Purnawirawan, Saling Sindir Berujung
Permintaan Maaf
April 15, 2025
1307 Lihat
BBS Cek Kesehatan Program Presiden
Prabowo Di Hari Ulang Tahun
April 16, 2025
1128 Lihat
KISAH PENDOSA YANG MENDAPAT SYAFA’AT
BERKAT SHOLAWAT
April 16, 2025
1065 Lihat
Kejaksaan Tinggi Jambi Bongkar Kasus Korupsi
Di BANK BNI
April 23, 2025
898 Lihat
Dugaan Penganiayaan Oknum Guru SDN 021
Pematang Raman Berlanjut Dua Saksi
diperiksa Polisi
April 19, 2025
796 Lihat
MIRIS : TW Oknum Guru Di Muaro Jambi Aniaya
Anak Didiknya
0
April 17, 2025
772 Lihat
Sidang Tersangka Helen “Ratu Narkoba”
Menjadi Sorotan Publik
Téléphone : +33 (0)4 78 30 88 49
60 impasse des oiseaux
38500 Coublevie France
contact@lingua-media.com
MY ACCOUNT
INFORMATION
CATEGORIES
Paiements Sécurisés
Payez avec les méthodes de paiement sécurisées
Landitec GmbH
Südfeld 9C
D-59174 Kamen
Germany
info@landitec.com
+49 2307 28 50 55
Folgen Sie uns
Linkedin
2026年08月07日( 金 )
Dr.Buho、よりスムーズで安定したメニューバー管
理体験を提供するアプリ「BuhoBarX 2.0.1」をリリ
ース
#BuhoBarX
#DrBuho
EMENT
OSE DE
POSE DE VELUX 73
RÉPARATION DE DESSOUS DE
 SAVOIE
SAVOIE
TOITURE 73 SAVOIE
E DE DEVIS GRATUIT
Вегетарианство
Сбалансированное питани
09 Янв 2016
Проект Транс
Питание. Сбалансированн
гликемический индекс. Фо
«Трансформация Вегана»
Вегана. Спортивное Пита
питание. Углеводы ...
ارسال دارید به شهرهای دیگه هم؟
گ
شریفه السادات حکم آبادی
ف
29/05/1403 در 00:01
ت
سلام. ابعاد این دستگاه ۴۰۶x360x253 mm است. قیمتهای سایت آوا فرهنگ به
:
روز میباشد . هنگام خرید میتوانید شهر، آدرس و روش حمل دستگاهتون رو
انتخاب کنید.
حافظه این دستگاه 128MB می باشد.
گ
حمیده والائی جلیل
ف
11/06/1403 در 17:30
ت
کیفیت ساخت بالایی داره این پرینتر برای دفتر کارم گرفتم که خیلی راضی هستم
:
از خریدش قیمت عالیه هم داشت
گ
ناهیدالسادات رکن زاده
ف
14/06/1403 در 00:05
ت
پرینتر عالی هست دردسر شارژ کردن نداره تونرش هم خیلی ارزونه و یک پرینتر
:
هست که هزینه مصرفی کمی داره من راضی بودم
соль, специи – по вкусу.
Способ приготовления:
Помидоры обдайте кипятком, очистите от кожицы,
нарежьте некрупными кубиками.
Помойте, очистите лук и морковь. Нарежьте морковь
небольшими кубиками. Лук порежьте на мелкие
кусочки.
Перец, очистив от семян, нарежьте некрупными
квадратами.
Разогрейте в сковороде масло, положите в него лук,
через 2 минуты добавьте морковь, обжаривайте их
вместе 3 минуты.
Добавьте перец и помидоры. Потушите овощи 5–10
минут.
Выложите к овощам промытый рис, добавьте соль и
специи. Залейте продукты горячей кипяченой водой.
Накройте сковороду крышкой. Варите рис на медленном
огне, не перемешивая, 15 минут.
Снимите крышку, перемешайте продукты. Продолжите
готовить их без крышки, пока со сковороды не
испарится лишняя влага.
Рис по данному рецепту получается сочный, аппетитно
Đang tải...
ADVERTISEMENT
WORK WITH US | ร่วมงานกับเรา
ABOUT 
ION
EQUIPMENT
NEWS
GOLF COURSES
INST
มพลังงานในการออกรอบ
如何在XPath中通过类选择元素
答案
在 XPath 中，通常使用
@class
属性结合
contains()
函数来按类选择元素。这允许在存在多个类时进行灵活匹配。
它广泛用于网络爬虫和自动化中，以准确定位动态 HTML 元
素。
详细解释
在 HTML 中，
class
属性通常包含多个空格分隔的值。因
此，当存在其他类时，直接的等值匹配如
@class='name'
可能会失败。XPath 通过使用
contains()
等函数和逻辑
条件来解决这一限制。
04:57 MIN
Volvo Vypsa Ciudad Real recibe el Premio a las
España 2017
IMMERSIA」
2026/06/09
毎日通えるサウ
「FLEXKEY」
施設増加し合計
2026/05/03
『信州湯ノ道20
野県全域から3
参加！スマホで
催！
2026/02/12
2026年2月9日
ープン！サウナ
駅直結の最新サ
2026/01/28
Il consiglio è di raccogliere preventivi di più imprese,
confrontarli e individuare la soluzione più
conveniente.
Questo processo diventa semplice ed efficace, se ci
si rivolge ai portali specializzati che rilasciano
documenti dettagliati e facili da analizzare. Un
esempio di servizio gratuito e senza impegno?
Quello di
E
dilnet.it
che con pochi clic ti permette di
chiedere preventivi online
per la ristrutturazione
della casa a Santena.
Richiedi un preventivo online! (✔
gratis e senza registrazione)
::::::::
◆ **REQUIRED WORK**
Type out the material again exactly as presented.

◆ **THE COMPLETED TASK**
Purnawirawan, Saling Sindir Berujung
Permintaan Maaf
April 15, 2025
1307 Lihat
BBS Cek Kesehatan Program Presiden
Prabowo Di Hari Ulang Tahun
April 16, 2025
1128 Lihat
KISAH PENDOSA YANG MENDAPAT SYAFA’AT
BERKAT SHOLAWAT
April 16, 2025
1065 Lihat
Kejaksaan Tinggi Jambi Bongkar Kasus Korupsi
Di BANK BNI
April 23, 2025
898 Lihat
Dugaan Penganiayaan Oknum Guru SDN 021
Pematang Raman Berlanjut Dua Saksi
diperiksa Polisi
April 19, 2025
796 Lihat
MIRIS : TW Oknum Guru Di Muaro Jambi Aniaya
Anak Didiknya
0
April 17, 2025
772 Lihat
Sidang Tersangka Helen “Ratu Narkoba”
Menjadi Sorotan Publik
Téléphone : +33 (0)4 78 30 88 49
60 impasse des oiseaux
38500 Coublevie France
contact@lingua-media.com
MY ACCOUNT
INFORMATION
CATEGORIES
Paiements Sécurisés
Payez avec les méthodes de paiement sécurisées
Landitec GmbH
Südfeld 9C
D-59174 Kamen
Germany
info@landitec.com
+49 2307 28 50 55
Folgen Sie uns
Linkedin
2026年08月07日( 金 )
Dr.Buho、よりスムーズで安定したメニューバー管
理体験を提供するアプリ「BuhoBarX 2.0.1」をリリ
ース
#BuhoBarX
#DrBuho
EMENT
OSE DE
POSE DE VELUX 73
RÉPARATION DE DESSOUS DE
 SAVOIE
SAVOIE
TOITURE 73 SAVOIE
E DE DEVIS GRATUIT
Вегетарианство
Сбалансированное питани
09 Янв 2016
Проект Транс
Питание. Сбалансированн
гликемический индекс. Фо
«Трансформация Вегана»
Вегана. Спортивное Пита
питание. Углеводы ...
ارسال دارید به شهرهای دیگه هم؟
گ
شریفه السادات حکم آبادی
ف
29/05/1403 در 00:01
ت
سلام. ابعاد این دستگاه ۴۰۶x360x253 mm است. قیمتهای سایت آوا فرهنگ به
:
روز میباشد . هنگام خرید میتوانید شهر، آدرس و روش حمل دستگاهتون رو
انتخاب کنید.
حافظه این دستگاه 128MB می باشد.
گ
حمیده والائی جلیل
ف
11/06/1403 در 17:30
ت
کیفیت ساخت بالایی داره این پرینتر برای دفتر کارم گرفتم که خیلی راضی هستم
:
از خریدش قیمت عالیه هم داشت
گ
ناهیدالسادات رکن زاده
ف
14/06/1403 در 00:05
ت
پرینتر عالی هست دردسر شارژ کردن نداره تونرش هم خیلی ارزونه و یک پرینتر
:
هست که هزینه مصرفی کمی داره من راضی بودم
соль, специи – по вкусу.
Способ приготовления:
Помидоры обдайте кипятком, очистите от кожицы,
нарежьте некрупными кубиками.
Помойте, очистите лук и морковь. Нарежьте морковь
небольшими кубиками. Лук порежьте на мелкие
кусочки.
Перец, очистив от семян, нарежьте некрупными
квадратами.
Разогрейте в сковороде масло, положите в него лук,
через 2 минуты добавьте морковь, обжаривайте их
вместе 3 минуты.
Добавьте перец и помидоры. Потушите овощи 5–10
минут.
Выложите к овощам промытый рис, добавьте соль и
специи. Залейте продукты горячей кипяченой водой.
Накройте сковороду крышкой. Варите рис на медленном
огне, не перемешивая, 15 минут.
Снимите крышку, перемешайте продукты. Продолжите
готовить их без крышки, пока со сковороды не
испарится лишняя влага.
Рис по данному рецепту получается сочный, аппетитно
Đang tải...
ADVERTISEMENT
WORK WITH US | ร่วมงานกับเรา
ABOUT 
ION
EQUIPMENT
NEWS
GOLF COURSES
INST
มพลังงานในการออกรอบ
如何在XPath中通过类选择元素
答案
在 XPath 中，通常使用
@class
属性结合
contains()
函数来按类选择元素。这允许在存在多个类时进行灵活匹配。
它广泛用于网络爬虫和自动化中，以准确定位动态 HTML 元
素。
详细解释
在 HTML 中，
class
属性通常包含多个空格分隔的值。因
此，当存在其他类时，直接的等值匹配如
@class='name'
可能会失败。XPath 通过使用
contains()
等函数和逻辑
条件来解决这一限制。
04:57 MIN
Volvo Vypsa Ciudad Real recibe el Premio a las
España 2017
IMMERSIA」
2026/06/09
毎日通えるサウ
「FLEXKEY」
施設増加し合計
2026/05/03
『信州湯ノ道20
野県全域から3
参加！スマホで
催！
2026/02/12
2026年2月9日
ープン！サウナ
駅直結の最新サ
2026/01/28
Il consiglio è di raccogliere preventivi di più imprese,
confrontarli e individuare la soluzione più
conveniente.
Questo processo diventa semplice ed efficace, se ci
si rivolge ai portali specializzati che rilasciano
documenti dettagliati e facili da analizzare. Un
esempio di servizio gratuito e senza impegno?
Quello di
E
dilnet.it
che con pochi clic ti permette di
chiedere preventivi online
per la ristrutturazione
della casa a Santena.
Richiedi un preventivo online! (✔
gratis e senza registrazione)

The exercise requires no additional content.